The book that resulted from his research was published in 1989 under the title of Shch tennsei e no michi: Beikoku taishi Guruu to sono shhen (The road to the symbol emperor system: American Ambassador Grew and his contemporaries). In nine cogently argued chapters, Nakamura analyzes Grew's writings to learn how he viewed wartime Japan, its emperor and imperial institution, and what role Grew envisioned for the monarchy in a postsurrender state. Having returned to Washington in August 1942, nearly nine months after Pearl Harbor, Grew became in succession special adviser to the secretary of state, the director of the Office of Far Eastern Affairs, and, in 1944, under secretary of state to Cordeil Hull and later Edward Stetttnius and James F. Byrnes, in charge of planning for the defeat and surrender of Japan. In these important posts, he helped shape many basic decisions that still exert influence on the postwar Japanese state and on U.S.-Japanese relations.
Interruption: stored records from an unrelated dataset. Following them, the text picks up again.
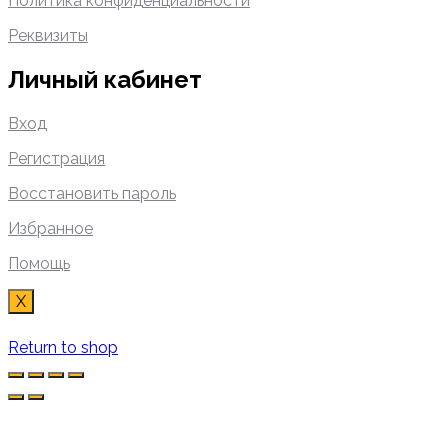
Политика конфиденциальности
Реквизиты
Личный кабинет
Вход
Регистрация
Восстановить пароль
Избранное
Помощь
X
Return to shop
The first notable feature of Nakamura's assessment of Grew concerns his relationship with those whom he called the "moderates" around the throne. Nakamura shows that Grew, who could neither read nor speak Japanese, subscribed to the views of people like Kabayama Aisuke, Shidehara Kijuro, Makino Nobuaki, and Yoshida Shigeru. Grew's Japanese contacts, in other words, were limited to business magnates, cosmopolitan admirals of the imperial navy who occupied high positions in government, pro-Anglo-American diplomats in the Foreign Ministry, and members of the emperor's entourage. Grew believed that these men, whose names he always tried to conceal, were Western-style liberals, cut in the mold of the Saltonstalls, the Sedgwicks, and the Peabodys, whom he had known from his days in Boston. They served as his pipeline to the emperor and provided him with their own "pendulum theory of Japanese history." According to this view, Japanese development alternated between periods of extreme nationalism and antiforeignism and periods of international cooperation and conciliation. Grew's innate optimism and his belief that the pendulum would soon swing in America's favor may account for the overly complacent view of Japanese politics found in his reports to Washington. As Japan moved ever deeper into war, Grew failed to grasp the dynamics of Japanese politics and, in the end, failed to understand that the court had formed an alliance with the military at the start of the 1940s that made the Pacific War possible.